Lying girl ( Miss O' Myrphy )
François Boucher·1743
Historical Context
Lying Girl (Miss O'Murphy) at the Louvre (1743 — slightly different from the 1752 version in Munich) is among Boucher's most discussed paintings, its frank eroticism and possible identification with a royal mistress making it a document of court culture at its most morally ambiguous. Marie-Louise O'Murphy was reportedly introduced to Louis XV through Boucher's studio, the painter acting as an intermediary in the king's pursuit of attractive young women outside the official mistress system. Whether or not the identification is correct, the painting's composition — a teenage girl lying face-down on a blue velvet daybed, her body available to the viewer's gaze without mythological pretext — represents the limit of what Rococo aesthetics could incorporate without becoming explicitly pornographic. The Louvre's possession of this work gives it unusual gravity: the national museum housing an image that documents the intersection of artistic production and sexual exploitation at the highest levels of the Ancien Régime.
Technical Analysis
The reclining figure is rendered with luminous flesh tones and intimate observation.

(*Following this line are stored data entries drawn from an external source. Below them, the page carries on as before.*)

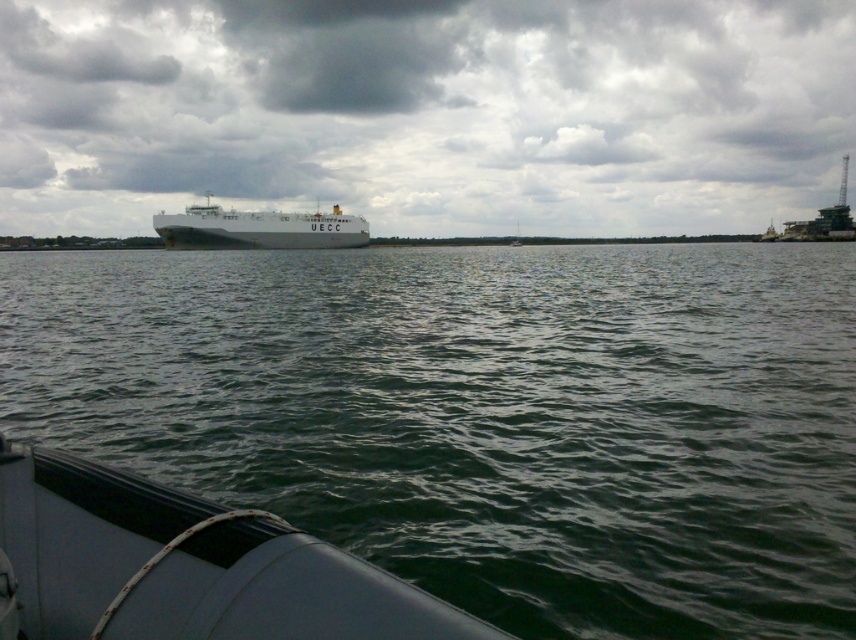 Question: Can you confirm if greenish water at center is smaller than gray cloudy sky at upper center?

Choices:
 (A) yes
 (B) no

Answer: (A)

Question: Which object is positioned farthest from the white matte boat at lower left?

Choices:
 (A) greenish water at center
 (B) white matte ship at center
 (C) gray cloudy sky at upper center

Answer: (C)

Question: Which point is farther to the camera?

Choices:
 (A) (82, 614)
 (B) (21, 275)
 (C) (278, 26)

Answer: (C)

Question: From the image, what is the correct spatial relationship of greenish water at center in relation to gray cloudy sky at upper center?

Choices:
 (A) right
 (B) left

Answer: (B)

Question: Is gray cloudy sky at upper center above white matte ship at center?

Choices:
 (A) no
 (B) yes

Answer: (B)

Question: Considering the real-world distances, which object is farthest from the greenish water at center?

Choices:
 (A) white matte ship at center
 (B) white matte boat at lower left

Answer: (A) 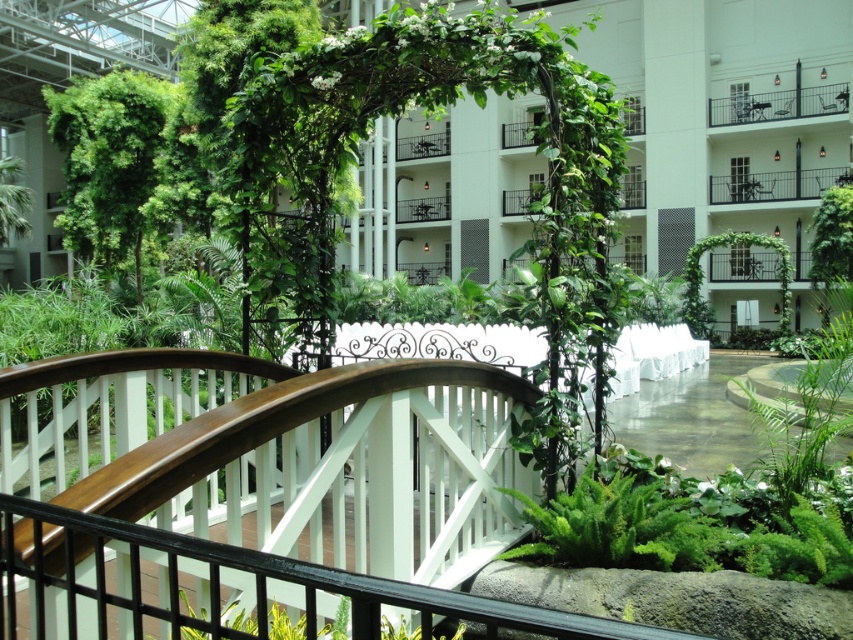 Question: Is white glossy bridge at center below black metal balcony at upper center?

Choices:
 (A) no
 (B) yes

Answer: (A)

Question: Which point is closer to the camera?

Choices:
 (A) (178, 436)
 (B) (740, 180)
 (C) (654, 196)

Answer: (A)

Question: Is white glossy bridge at center further to the viewer compared to black metal balcony at upper center?

Choices:
 (A) no
 (B) yes

Answer: (A)

Question: Which object is farther from the camera taking this photo?

Choices:
 (A) wooden bridge at center
 (B) white glossy bridge at center

Answer: (B)

Question: Which point is farther to the camera?

Choices:
 (A) (700, 120)
 (B) (780, 172)
 (C) (299, 552)

Answer: (A)

Question: Can you confirm if white glossy bridge at center is bigger than wooden bridge at center?

Choices:
 (A) no
 (B) yes

Answer: (B) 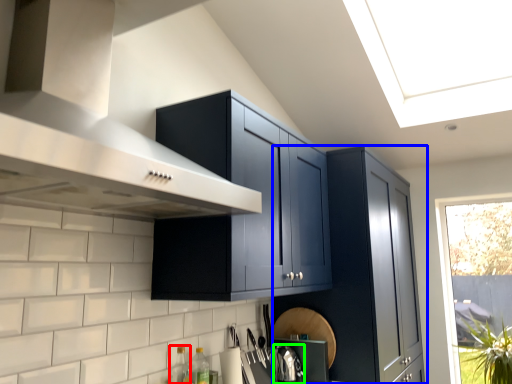 Question: Which object is the closest to the bottle (highlighted by a red box)? Choose among these: cabinetry (highlighted by a blue box) or appliance (highlighted by a green box).

Choices:
 (A) cabinetry
 (B) appliance

Answer: (B) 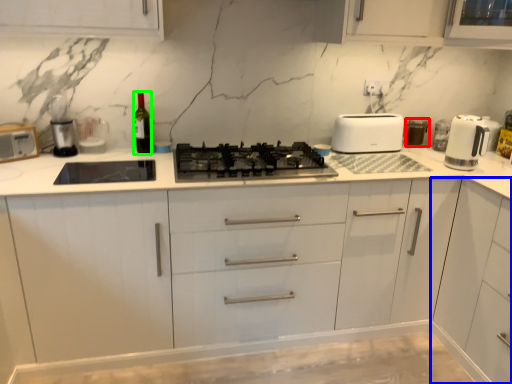 Question: Estimate the real-world distances between objects in this image. Which object is closer to appliance (highlighted by a red box), cabinetry (highlighted by a blue box) or wine bottle (highlighted by a green box)?

Choices:
 (A) cabinetry
 (B) wine bottle

Answer: (A) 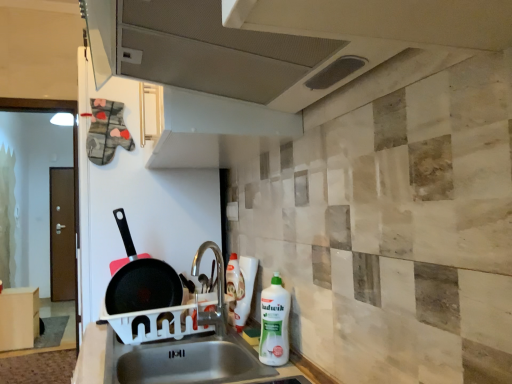 Question: Is white glossy bottle at center in front of metallic gray exhaust hood at upper center?

Choices:
 (A) no
 (B) yes

Answer: (A)

Question: Does white glossy bottle at center have a lesser width compared to metallic gray exhaust hood at upper center?

Choices:
 (A) no
 (B) yes

Answer: (B)

Question: Does white glossy bottle at center have a lesser height compared to metallic gray exhaust hood at upper center?

Choices:
 (A) yes
 (B) no

Answer: (B)

Question: Can you confirm if white glossy bottle at center is wider than metallic gray exhaust hood at upper center?

Choices:
 (A) no
 (B) yes

Answer: (A)

Question: From the image's perspective, is white glossy bottle at center on top of metallic gray exhaust hood at upper center?

Choices:
 (A) yes
 (B) no

Answer: (B)

Question: Is white glossy bottle at center bigger than metallic gray exhaust hood at upper center?

Choices:
 (A) yes
 (B) no

Answer: (B)

Question: Considering the relative sizes of light wood/wooden cabinet at lower left and white plastic bottle at lower right in the image provided, is light wood/wooden cabinet at lower left smaller than white plastic bottle at lower right?

Choices:
 (A) yes
 (B) no

Answer: (B)

Question: Is white plastic bottle at lower right at the back of light wood/wooden cabinet at lower left?

Choices:
 (A) no
 (B) yes

Answer: (A)

Question: Can you confirm if light wood/wooden cabinet at lower left is thinner than white plastic bottle at lower right?

Choices:
 (A) yes
 (B) no

Answer: (B)

Question: Is white plastic bottle at lower right surrounded by light wood/wooden cabinet at lower left?

Choices:
 (A) yes
 (B) no

Answer: (B)

Question: Is light wood/wooden cabinet at lower left positioned behind white plastic bottle at lower right?

Choices:
 (A) yes
 (B) no

Answer: (A)

Question: From the image's perspective, is light wood/wooden cabinet at lower left on top of white plastic bottle at lower right?

Choices:
 (A) no
 (B) yes

Answer: (A)

Question: Can you confirm if white plastic sink at lower center is wider than non-stick black frying pan at left?

Choices:
 (A) yes
 (B) no

Answer: (A) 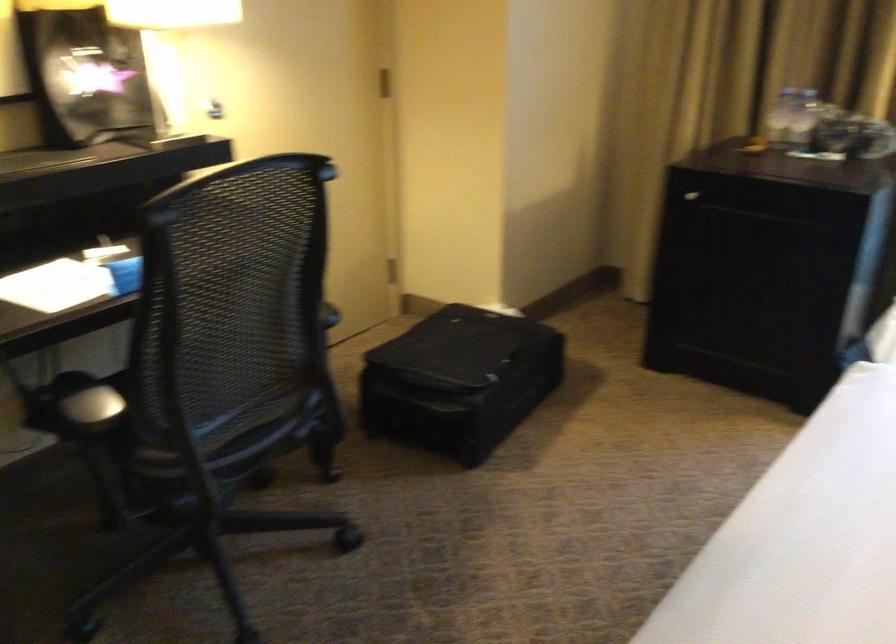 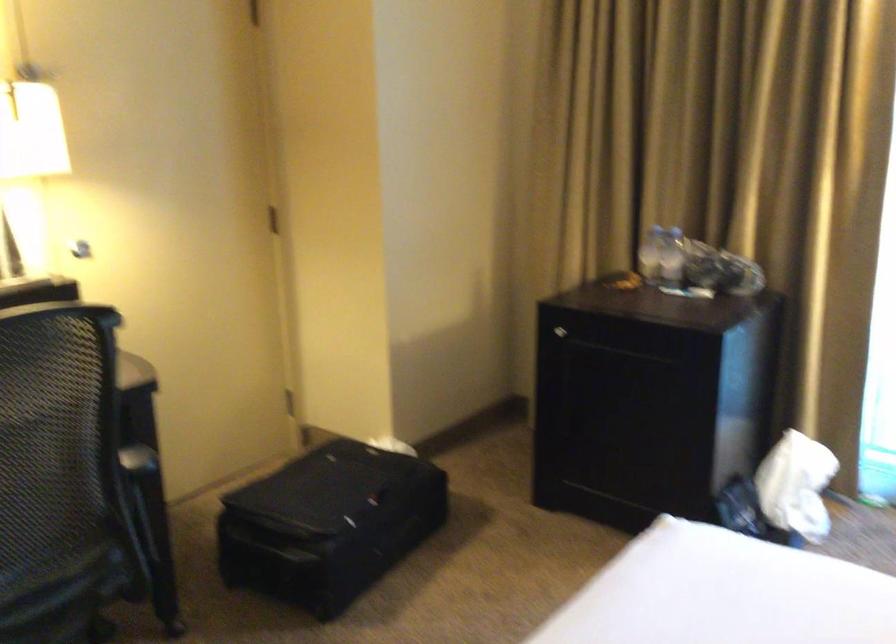 In the second image, find the point that corresponds to point (797, 120) in the first image.

(670, 257) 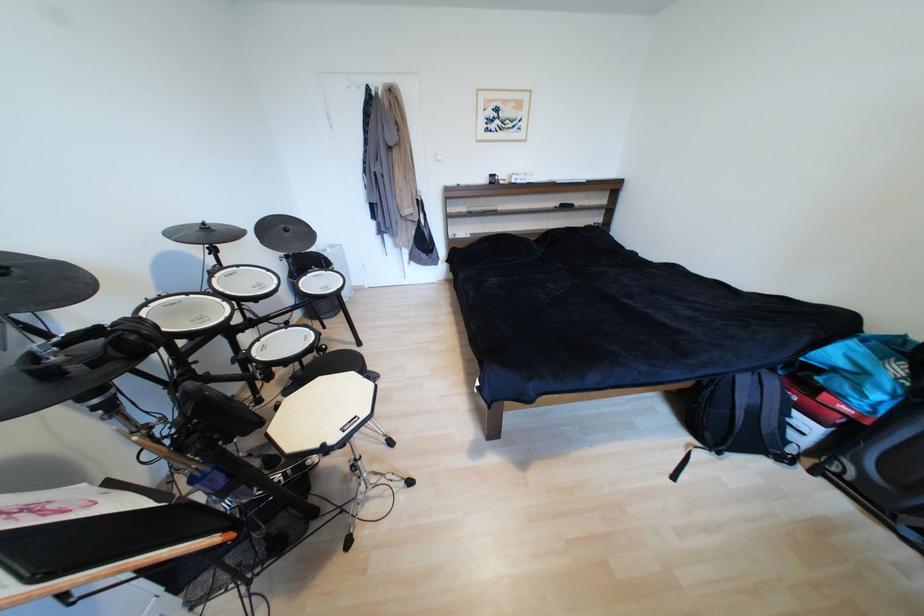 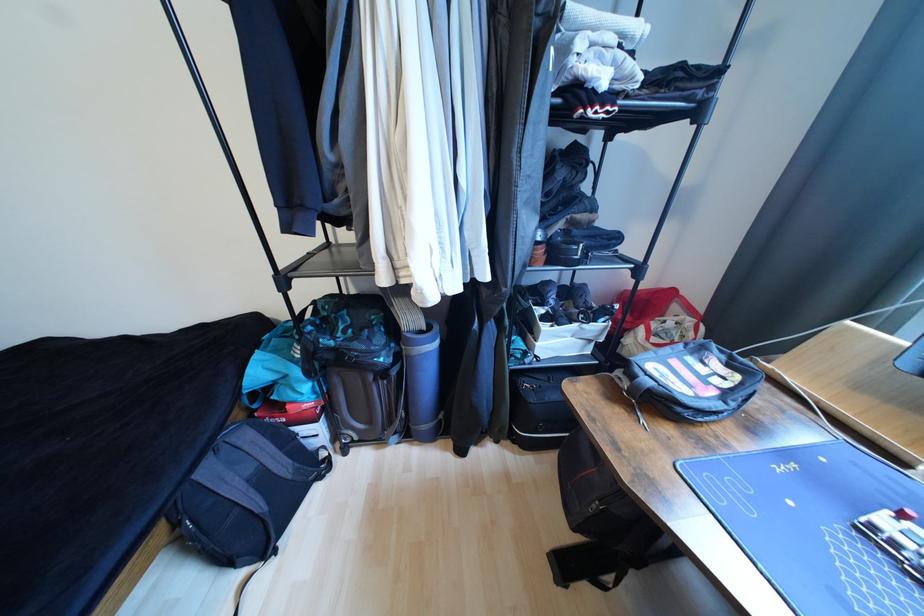 Find the pixel in the second image that matches the point at 751,381 in the first image.

(215, 472) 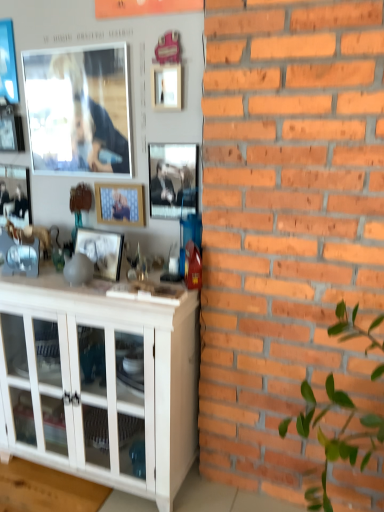 This screenshot has height=512, width=384. What do you see at coordinates (166, 86) in the screenshot?
I see `pink matte picture frame at upper center, placed as the second picture frame when sorted from right to left` at bounding box center [166, 86].

Find the location of `matte black picture frame at left, which is counted as the 7th picture frame, starting from the right`. matte black picture frame at left, which is counted as the 7th picture frame, starting from the right is located at coordinates (15, 195).

Locate an element on the screen. matte glass picture frame at upper left, which is counted as the 4th picture frame, starting from the left is located at coordinates (79, 110).

Measure the distance between point (110, 50) and camera.

The depth of point (110, 50) is 1.70 meters.

This screenshot has width=384, height=512. Find the location of `metallic silver picture frame at center, which is counted as the eighth picture frame, starting from the left`. metallic silver picture frame at center, which is counted as the eighth picture frame, starting from the left is located at coordinates coord(173,180).

What is the approximate width of metallic silver picture frame at upper left, positioned as the 3th picture frame in left-to-right order?

metallic silver picture frame at upper left, positioned as the 3th picture frame in left-to-right order, is 1.97 inches in width.

What do you see at coordinates (11, 130) in the screenshot? I see `metallic silver picture frame at upper left, positioned as the 3th picture frame in left-to-right order` at bounding box center [11, 130].

Where is `pink matte picture frame at upper center, placed as the second picture frame when sorted from right to left`? This screenshot has width=384, height=512. pink matte picture frame at upper center, placed as the second picture frame when sorted from right to left is located at coordinates (166, 86).

What's the angular difference between metallic silver picture frame at upper left, positioned as the 3th picture frame in left-to-right order, and matte glass picture frame at upper left, which is counted as the 4th picture frame, starting from the left,'s facing directions?

0.1 degrees.

Is metallic silver picture frame at upper left, positioned as the 3th picture frame in left-to-right order, oriented away from matte glass picture frame at upper left, which is counted as the 4th picture frame, starting from the left?

No, metallic silver picture frame at upper left, positioned as the 3th picture frame in left-to-right order, is not facing away from matte glass picture frame at upper left, which is counted as the 4th picture frame, starting from the left.

Considering the sizes of objects metallic silver picture frame at upper left, the sixth picture frame in the right-to-left sequence, and matte glass picture frame at upper left, which is counted as the 4th picture frame, starting from the left, in the image provided, who is shorter, metallic silver picture frame at upper left, the sixth picture frame in the right-to-left sequence, or matte glass picture frame at upper left, which is counted as the 4th picture frame, starting from the left,?

metallic silver picture frame at upper left, the sixth picture frame in the right-to-left sequence.

Is white glossy cabinet at lower left bigger than metallic silver picture frame at upper left, positioned as the 3th picture frame in left-to-right order?

Yes, white glossy cabinet at lower left is bigger than metallic silver picture frame at upper left, positioned as the 3th picture frame in left-to-right order.

Considering the relative sizes of white glossy cabinet at lower left and metallic silver picture frame at upper left, the sixth picture frame in the right-to-left sequence, in the image provided, is white glossy cabinet at lower left thinner than metallic silver picture frame at upper left, the sixth picture frame in the right-to-left sequence,?

In fact, white glossy cabinet at lower left might be wider than metallic silver picture frame at upper left, the sixth picture frame in the right-to-left sequence.

Based on the photo, does white glossy cabinet at lower left turn towards metallic silver picture frame at upper left, the sixth picture frame in the right-to-left sequence?

No, white glossy cabinet at lower left does not turn towards metallic silver picture frame at upper left, the sixth picture frame in the right-to-left sequence.

From the image's perspective, relative to metallic silver picture frame at upper left, positioned as the 3th picture frame in left-to-right order, is white glossy cabinet at lower left above or below?

white glossy cabinet at lower left is situated lower than metallic silver picture frame at upper left, positioned as the 3th picture frame in left-to-right order, in the image.

Which is nearer, (105, 334) or (90, 103)?

Point (105, 334) is closer to the camera than point (90, 103).

Considering the relative sizes of white glossy cabinet at lower left and matte glass picture frame at upper left, which appears as the 5th picture frame when viewed from the right, in the image provided, is white glossy cabinet at lower left taller than matte glass picture frame at upper left, which appears as the 5th picture frame when viewed from the right,?

Indeed, white glossy cabinet at lower left has a greater height compared to matte glass picture frame at upper left, which appears as the 5th picture frame when viewed from the right.

Is white glossy cabinet at lower left not within matte glass picture frame at upper left, which appears as the 5th picture frame when viewed from the right?

Yes, white glossy cabinet at lower left is not within matte glass picture frame at upper left, which appears as the 5th picture frame when viewed from the right.

Considering the sizes of objects white glossy cabinet at lower left and matte glass picture frame at upper left, which appears as the 5th picture frame when viewed from the right, in the image provided, who is thinner, white glossy cabinet at lower left or matte glass picture frame at upper left, which appears as the 5th picture frame when viewed from the right,?

With smaller width is matte glass picture frame at upper left, which appears as the 5th picture frame when viewed from the right.

Looking at the image, does metallic silver picture frame at upper left, the sixth picture frame in the right-to-left sequence, seem bigger or smaller compared to metallic silver picture frame at center, which is counted as the eighth picture frame, starting from the left?

Clearly, metallic silver picture frame at upper left, the sixth picture frame in the right-to-left sequence, is larger in size than metallic silver picture frame at center, which is counted as the eighth picture frame, starting from the left.

How much distance is there between metallic silver picture frame at upper left, the sixth picture frame in the right-to-left sequence, and metallic silver picture frame at center, which is counted as the eighth picture frame, starting from the left?

metallic silver picture frame at upper left, the sixth picture frame in the right-to-left sequence, is 29.83 inches from metallic silver picture frame at center, which is counted as the eighth picture frame, starting from the left.

The height and width of the screenshot is (512, 384). Find the location of `the 3rd picture frame behind the metallic silver picture frame at center, positioned as the first picture frame in right-to-left order, starting your count from the anchor`. the 3rd picture frame behind the metallic silver picture frame at center, positioned as the first picture frame in right-to-left order, starting your count from the anchor is located at coordinates (11, 130).

Is metallic silver picture frame at upper left, the sixth picture frame in the right-to-left sequence, oriented towards metallic silver picture frame at center, positioned as the first picture frame in right-to-left order?

No, metallic silver picture frame at upper left, the sixth picture frame in the right-to-left sequence, is not turned towards metallic silver picture frame at center, positioned as the first picture frame in right-to-left order.

Visually, is white glossy cabinet at lower left positioned to the left or to the right of metallic silver picture frame at center, which is counted as the eighth picture frame, starting from the left?

In the image, white glossy cabinet at lower left appears on the left side of metallic silver picture frame at center, which is counted as the eighth picture frame, starting from the left.

Considering the sizes of white glossy cabinet at lower left and metallic silver picture frame at center, positioned as the first picture frame in right-to-left order, in the image, is white glossy cabinet at lower left taller or shorter than metallic silver picture frame at center, positioned as the first picture frame in right-to-left order,?

white glossy cabinet at lower left is taller than metallic silver picture frame at center, positioned as the first picture frame in right-to-left order.

In terms of size, does white glossy cabinet at lower left appear bigger or smaller than metallic silver picture frame at center, positioned as the first picture frame in right-to-left order?

Clearly, white glossy cabinet at lower left is larger in size than metallic silver picture frame at center, positioned as the first picture frame in right-to-left order.

Is white glossy cabinet at lower left beside metallic silver picture frame at center, which is counted as the eighth picture frame, starting from the left?

No, white glossy cabinet at lower left is not in contact with metallic silver picture frame at center, which is counted as the eighth picture frame, starting from the left.

From a real-world perspective, is pink matte picture frame at upper center, arranged as the 7th picture frame when viewed from the left, below metallic blue picture frame at upper left, the first picture frame positioned from the left?

Yes.

Is pink matte picture frame at upper center, arranged as the 7th picture frame when viewed from the left, looking in the opposite direction of metallic blue picture frame at upper left, which is the eighth picture frame from right to left?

Boucher's treatment creates one of the most celebrated Rococo images.
Look Closer
- ◆The girl's left foot is slightly raised, a detail of casual naturalism unusual for the era.
- ◆A small blue bow at the small of her back catches light differently from the surrounding silk.
- ◆The velvet couch shows compression marks where she rests her weight, rendered in darker strokes.
- ◆Her hair falls loosely across her cheek in deliberate dishevelment that signals intimacy.